### Work task
Every line below that holds the string "Edit" must be copied.
Data excerpts START
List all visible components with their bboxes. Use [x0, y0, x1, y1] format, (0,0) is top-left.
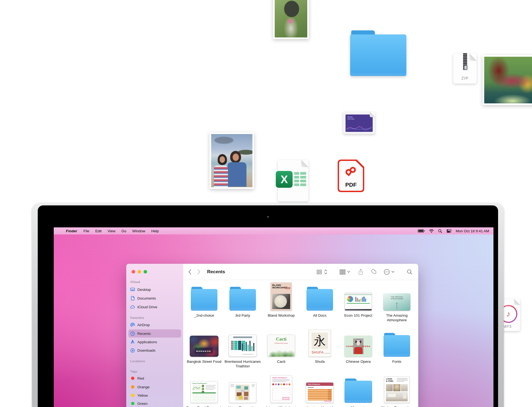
folder-icon: [384, 333, 410, 357]
minimize-button[interactable]: [138, 270, 141, 274]
folder-body: [350, 34, 406, 76]
bangkok-thumbnail: BANGKOK: [190, 336, 218, 357]
group-by-button[interactable]: [339, 269, 346, 275]
sidebar-header-favorites: Favorites: [130, 315, 144, 320]
grid-item[interactable]: Econ 101 Project: [339, 285, 377, 318]
zip-file[interactable]: ZIP: [453, 54, 477, 84]
excel-file[interactable]: X: [278, 160, 308, 201]
yellow-tag-icon: [131, 394, 134, 397]
menu-edit[interactable]: Edit: [92, 229, 104, 233]
desktop-icon: [130, 287, 135, 292]
grid-item[interactable]: Home Renovation: [224, 377, 262, 407]
shufa-thumbnail: 永 SHUFA: [309, 330, 331, 357]
sidebar-item-icloud-drive[interactable]: iCloud Drive: [130, 303, 181, 311]
grid-item[interactable]: Moments: [339, 377, 377, 407]
up-arrow-icon: [395, 302, 398, 309]
back-button[interactable]: [188, 269, 191, 275]
zoom-button[interactable]: [144, 270, 147, 274]
expenses-thumbnail: Time & Expenses: [306, 382, 334, 403]
zipper-pull: [464, 65, 467, 70]
sidebar-item-desktop[interactable]: Desktop: [130, 286, 181, 293]
slide-thumbnail[interactable]: Weekly Summary: [343, 112, 375, 134]
grid-item[interactable]: Cacti A Prickle-Free Lesson Cacti: [262, 331, 300, 364]
pdf-page: PDF: [339, 161, 363, 191]
grid-view-button[interactable]: [316, 269, 322, 275]
menu-bar: Finder File Edit View Go Window Help Mon…: [54, 227, 493, 234]
triathlon-chart-thumbnail: [229, 335, 257, 357]
grid-item[interactable]: Brentwood Hurricanes Triathlon: [224, 331, 262, 368]
menu-file[interactable]: File: [80, 229, 92, 233]
desktop-scene: ZIP X Weekly Summary MOV: [0, 0, 532, 407]
grid-item[interactable]: Time & Expenses Invoices Unpaid: [301, 377, 339, 407]
pdf-file[interactable]: PDF: [338, 160, 364, 192]
grid-item[interactable]: BANGKOK Bangkok Street Food: [185, 331, 223, 364]
close-button[interactable]: [132, 270, 135, 274]
sidebar-header-tags: Tags: [130, 369, 137, 374]
grid-item[interactable]: THE AMAZING ATMOSPHERE The Amazing Atmos…: [378, 285, 416, 322]
sidebar-item-airdrop[interactable]: AirDrop: [130, 321, 181, 329]
menu-go[interactable]: Go: [118, 229, 129, 233]
menu-clock[interactable]: Mon Oct 18 9:41 AM: [456, 229, 489, 233]
menu-app-name[interactable]: Finder: [63, 229, 80, 233]
grid-item[interactable]: 永 SHUFA Shufa: [301, 331, 339, 364]
macbook: Finder File Edit View Go Window Help Mon…: [32, 203, 504, 407]
pdf-label: PDF: [339, 182, 363, 188]
photo-selfie[interactable]: [210, 132, 254, 189]
red-tag-icon: [131, 377, 134, 380]
menu-window[interactable]: Window: [129, 229, 148, 233]
grid-item[interactable]: All Docs: [301, 285, 339, 318]
sidebar-item-applications[interactable]: Applications: [130, 338, 181, 346]
page-fold: [470, 54, 477, 61]
amazing-atmosphere-thumbnail: THE AMAZING ATMOSPHERE: [383, 293, 410, 311]
share-button[interactable]: [358, 269, 363, 275]
integer-worksheet-thumbnail: Integer Investigation: [270, 375, 292, 403]
sidebar-tag-red[interactable]: Red: [130, 374, 181, 382]
grid-item[interactable]: Integer Investigation Integer Worksheet: [262, 377, 300, 407]
search-icon[interactable]: [438, 229, 442, 233]
bland-workshop-thumbnail: BLAND WORKSHOP: [271, 282, 292, 311]
window-title: Recents: [207, 269, 225, 275]
forward-button[interactable]: [197, 269, 201, 275]
menu-help[interactable]: Help: [148, 229, 162, 233]
grid-item[interactable]: 3rd Party: [224, 285, 262, 318]
photo-pool[interactable]: [483, 55, 532, 105]
sidebar-item-recents[interactable]: Recents: [130, 330, 181, 337]
page-fold: [514, 299, 520, 305]
more-options-button[interactable]: [384, 269, 390, 275]
control-center-icon[interactable]: [446, 229, 451, 233]
sort-chevrons-button[interactable]: [324, 269, 327, 275]
sidebar-tag-green[interactable]: Green: [130, 400, 181, 407]
folder-icon: [306, 287, 333, 311]
orange-tag-icon: [131, 385, 134, 389]
battery-icon[interactable]: [418, 229, 425, 233]
airdrop-icon: [130, 323, 135, 327]
music-note-icon: ♪: [506, 310, 511, 318]
photo-child[interactable]: [273, 0, 309, 39]
desktop-folder[interactable]: [350, 30, 406, 76]
folder-icon: [191, 287, 217, 311]
page-fold: [370, 112, 375, 117]
grid-item[interactable]: Green Food Research: [185, 377, 223, 407]
tags-button[interactable]: [371, 269, 376, 275]
excel-grid-divider: [299, 172, 300, 187]
sidebar-tag-yellow[interactable]: Yellow: [130, 392, 181, 399]
more-chevron-icon: [391, 271, 394, 273]
grid-item[interactable]: LOOK & FEEL: [378, 377, 416, 407]
sidebar-item-documents[interactable]: Documents: [130, 294, 181, 302]
sidebar-item-downloads[interactable]: Downloads: [130, 346, 181, 354]
grid-item[interactable]: CHINESE OPERA Chinese Opera: [339, 331, 377, 364]
grid-item[interactable]: BLAND WORKSHOP Bland Workshop: [262, 285, 300, 318]
chinese-opera-thumbnail: CHINESE OPERA: [344, 336, 372, 357]
menu-view[interactable]: View: [104, 229, 118, 233]
wifi-icon[interactable]: [429, 229, 434, 233]
photo-child-image: [275, 0, 307, 37]
sidebar-tag-orange[interactable]: Orange: [130, 383, 181, 391]
finder-window: iCloud Desktop Documents iCloud Drive: [126, 264, 418, 407]
slide-screen: Weekly Summary: [346, 115, 373, 132]
grid-item[interactable]: _2nd-choice: [185, 285, 223, 318]
home-renovation-thumbnail: [229, 382, 256, 403]
grid-item[interactable]: Fonts: [378, 331, 416, 364]
toolbar-search-button[interactable]: [407, 269, 412, 275]
cacti-thumbnail: Cacti A Prickle-Free Lesson: [267, 335, 295, 357]
page-fold: [301, 160, 308, 167]
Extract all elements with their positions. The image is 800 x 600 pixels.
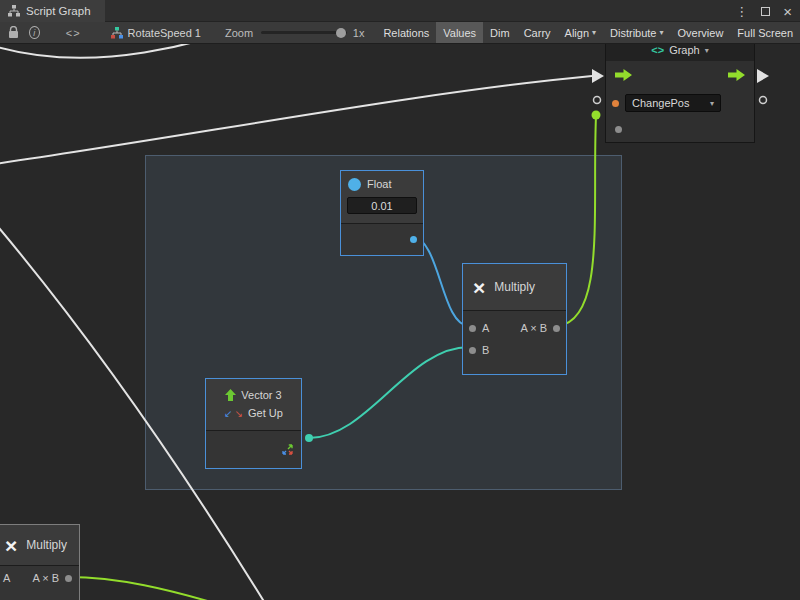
changepos-dropdown[interactable]: ChangePos ▾ <box>625 94 721 112</box>
window-menu-icon[interactable]: ⋮ <box>735 5 748 18</box>
script-graph-tab-icon <box>8 5 20 17</box>
multiply-node-partial[interactable]: × Multiply A A × B <box>0 524 80 600</box>
float-value-input[interactable]: 0.01 <box>347 197 417 214</box>
multiply-output-label: A × B <box>520 322 547 334</box>
chevron-down-icon: ▾ <box>660 28 664 37</box>
graph-node-title: Graph <box>669 44 700 56</box>
graph-reference[interactable]: RotateSpeed 1 <box>111 27 201 39</box>
window-maximize-icon[interactable] <box>761 7 770 16</box>
flow-output-arrow-icon[interactable] <box>728 69 745 81</box>
info-icon[interactable]: i <box>29 26 40 39</box>
multiply-icon: × <box>5 535 17 556</box>
window-tab-title: Script Graph <box>26 5 91 17</box>
align-button[interactable]: Align▾ <box>558 22 603 44</box>
float-output-port[interactable] <box>410 236 417 243</box>
lock-icon[interactable] <box>8 26 19 39</box>
distribute-button[interactable]: Distribute▾ <box>603 22 670 44</box>
zoom-value: 1x <box>353 27 365 39</box>
float-node[interactable]: Float 0.01 <box>340 170 424 256</box>
zoom-slider-handle[interactable] <box>336 28 346 38</box>
up-arrow-icon <box>225 389 236 401</box>
vector3-getup-node[interactable]: Vector 3 ↙ ↘ Get Up <box>205 378 302 469</box>
values-button[interactable]: Values <box>436 22 483 44</box>
multiply-partial-a-label: A <box>3 566 10 590</box>
float-value-text: 0.01 <box>371 200 392 212</box>
multiply-partial-output-port[interactable] <box>65 575 72 582</box>
window-titlebar: Script Graph ⋮ × <box>0 0 800 22</box>
multiply-partial-title: Multiply <box>26 538 67 552</box>
multiply-input-b-port[interactable] <box>469 347 476 354</box>
chevron-down-icon: ▾ <box>710 99 714 108</box>
zoom-slider[interactable] <box>261 31 347 34</box>
multiply-output-port[interactable] <box>553 325 560 332</box>
multiply-partial-out-label: A × B <box>32 566 59 590</box>
dim-button[interactable]: Dim <box>483 22 517 44</box>
float-type-icon <box>348 178 361 191</box>
overview-button[interactable]: Overview <box>671 22 731 44</box>
multiply-input-a-label: A <box>482 322 489 334</box>
multiply-input-b-label: B <box>482 344 489 356</box>
flow-input-arrow-icon[interactable] <box>615 69 632 81</box>
changepos-dropdown-value: ChangePos <box>632 97 690 109</box>
vector3-output-type-icon[interactable] <box>281 443 294 456</box>
float-node-title: Float <box>367 178 391 190</box>
zoom-label: Zoom <box>225 27 253 39</box>
code-icon: <> <box>651 44 664 56</box>
graph-changepos-node[interactable]: <> Graph ▾ ChangePos ▾ <box>605 38 755 143</box>
multiply-node[interactable]: × Multiply A A × B B <box>462 263 567 375</box>
changepos-input-port[interactable] <box>612 100 619 107</box>
script-graph-tab[interactable]: Script Graph <box>0 0 105 22</box>
multiply-node-title: Multiply <box>494 280 535 294</box>
toolbar-button-group: Relations Values Dim Carry Align▾ Distri… <box>376 22 800 44</box>
multiply-icon: × <box>473 277 485 298</box>
vector3-node-title: Vector 3 <box>241 389 281 401</box>
window-close-icon[interactable]: × <box>783 4 792 19</box>
graph-reference-label: RotateSpeed 1 <box>128 27 201 39</box>
multiply-input-a-port[interactable] <box>469 325 476 332</box>
relations-button[interactable]: Relations <box>376 22 436 44</box>
carry-button[interactable]: Carry <box>517 22 558 44</box>
chevron-down-icon: ▾ <box>592 28 596 37</box>
script-graph-icon <box>111 27 123 39</box>
chevron-down-icon: ▾ <box>705 46 709 55</box>
graph-node-extra-port[interactable] <box>615 126 622 133</box>
arrow-down-right-icon: ↘ <box>235 408 243 419</box>
code-view-icon[interactable]: <> <box>66 27 81 39</box>
getup-node-subtitle: Get Up <box>248 407 283 419</box>
graph-toolbar: i <> RotateSpeed 1 Zoom 1x Relations Val… <box>0 22 800 44</box>
fullscreen-button[interactable]: Full Screen <box>730 22 800 44</box>
arrow-down-left-icon: ↙ <box>224 408 232 419</box>
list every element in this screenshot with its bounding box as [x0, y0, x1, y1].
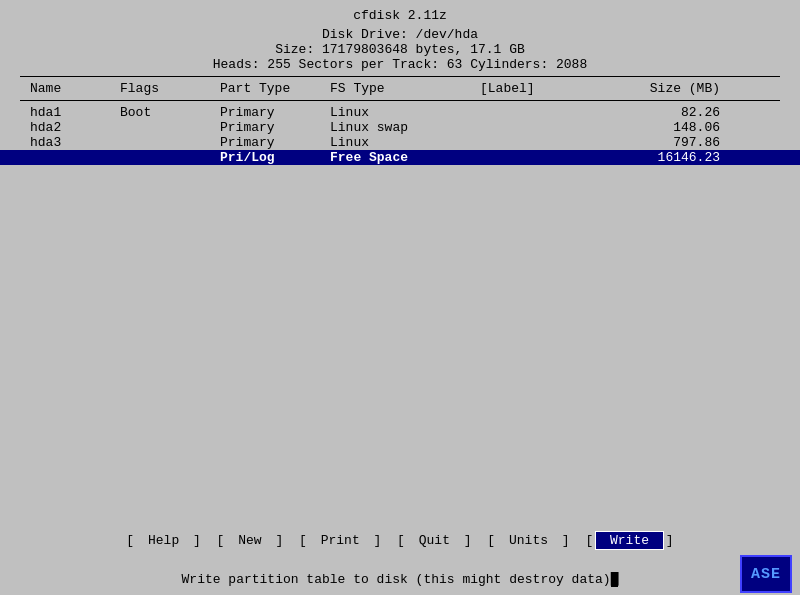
cell-size: 148.06 — [620, 120, 720, 135]
bracket-left-print: [ — [299, 533, 307, 548]
menu-label-print: Print — [309, 533, 372, 548]
sep5 — [574, 533, 582, 548]
cell-parttype: Primary — [220, 135, 330, 150]
col-header-size: Size (MB) — [620, 81, 720, 96]
app-title: cfdisk 2.11z — [0, 8, 800, 23]
cell-parttype: Pri/Log — [220, 150, 330, 165]
bracket-left-new: [ — [217, 533, 225, 548]
col-header-flags: Flags — [120, 81, 220, 96]
menu-item-new[interactable]: [ New ] — [217, 533, 284, 548]
bracket-left-help: [ — [126, 533, 134, 548]
sep2 — [287, 533, 295, 548]
cell-name — [30, 150, 120, 165]
cell-fstype: Linux — [330, 135, 480, 150]
cell-flags — [120, 135, 220, 150]
bracket-right-units: ] — [562, 533, 570, 548]
cell-name: hda2 — [30, 120, 120, 135]
menu-item-quit[interactable]: [ Quit ] — [397, 533, 471, 548]
table-row[interactable]: hda1 Boot Primary Linux 82.26 — [0, 105, 800, 120]
cell-fstype: Free Space — [330, 150, 480, 165]
bracket-right-new: ] — [275, 533, 283, 548]
bracket-right-quit: ] — [464, 533, 472, 548]
cell-fstype: Linux swap — [330, 120, 480, 135]
cell-label — [480, 150, 620, 165]
col-header-fstype: FS Type — [330, 81, 480, 96]
menu-bar: [ Help ] [ New ] [ Print ] [ Quit ] — [0, 531, 800, 550]
disk-info: Disk Drive: /dev/hda Size: 17179803648 b… — [0, 27, 800, 72]
col-header-parttype: Part Type — [220, 81, 330, 96]
sep1 — [205, 533, 213, 548]
menu-label-help: Help — [136, 533, 191, 548]
cell-fstype: Linux — [330, 105, 480, 120]
cell-size: 82.26 — [620, 105, 720, 120]
menu-item-write[interactable]: [ Write ] — [585, 531, 673, 550]
cell-parttype: Primary — [220, 120, 330, 135]
disk-drive: Disk Drive: /dev/hda — [0, 27, 800, 42]
col-header-label: [Label] — [480, 81, 620, 96]
header-divider — [20, 76, 780, 77]
menu-label-new: New — [226, 533, 273, 548]
cell-name: hda3 — [30, 135, 120, 150]
cell-label — [480, 135, 620, 150]
menu-label-write: Write — [595, 531, 664, 550]
menu-items: [ Help ] [ New ] [ Print ] [ Quit ] — [126, 531, 673, 550]
partition-table: hda1 Boot Primary Linux 82.26 hda2 Prima… — [0, 105, 800, 165]
cell-label — [480, 105, 620, 120]
logo-label: ASE — [751, 566, 781, 583]
cell-flags: Boot — [120, 105, 220, 120]
table-header: Name Flags Part Type FS Type [Label] Siz… — [0, 81, 800, 96]
col-header-name: Name — [30, 81, 120, 96]
table-row[interactable]: hda3 Primary Linux 797.86 — [0, 135, 800, 150]
menu-label-units: Units — [497, 533, 560, 548]
disk-size: Size: 17179803648 bytes, 17.1 GB — [0, 42, 800, 57]
bracket-right-print: ] — [373, 533, 381, 548]
menu-item-help[interactable]: [ Help ] — [126, 533, 200, 548]
disk-geometry: Heads: 255 Sectors per Track: 63 Cylinde… — [0, 57, 800, 72]
table-row[interactable]: Pri/Log Free Space 16146.23 — [0, 150, 800, 165]
cell-size: 797.86 — [620, 135, 720, 150]
cell-flags — [120, 120, 220, 135]
sep3 — [385, 533, 393, 548]
cursor-block: █ — [611, 572, 619, 587]
cell-size: 16146.23 — [620, 150, 720, 165]
menu-label-quit: Quit — [407, 533, 462, 548]
logo: ASE — [740, 555, 792, 595]
status-message: Write partition table to disk (this migh… — [182, 572, 611, 587]
status-line: Write partition table to disk (this migh… — [0, 572, 800, 587]
cell-label — [480, 120, 620, 135]
cell-parttype: Primary — [220, 105, 330, 120]
bracket-left-units: [ — [487, 533, 495, 548]
menu-item-units[interactable]: [ Units ] — [487, 533, 569, 548]
table-row[interactable]: hda2 Primary Linux swap 148.06 — [0, 120, 800, 135]
menu-item-print[interactable]: [ Print ] — [299, 533, 381, 548]
bracket-left-write: [ — [585, 533, 593, 548]
sep4 — [476, 533, 484, 548]
table-header-divider — [20, 100, 780, 101]
cell-flags — [120, 150, 220, 165]
bracket-right-write: ] — [666, 533, 674, 548]
bracket-left-quit: [ — [397, 533, 405, 548]
app-title-text: cfdisk 2.11z — [353, 8, 447, 23]
bracket-right-help: ] — [193, 533, 201, 548]
logo-text: ASE — [740, 555, 792, 593]
terminal-window: cfdisk 2.11z Disk Drive: /dev/hda Size: … — [0, 0, 800, 595]
cell-name: hda1 — [30, 105, 120, 120]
Data excerpts END
### Problem solution
menu-edit[interactable]: Edit: [92, 229, 104, 233]
menu-bar: Finder File Edit View Go Window Help Mon…: [54, 227, 493, 234]
macbook: Finder File Edit View Go Window Help Mon…: [32, 203, 504, 407]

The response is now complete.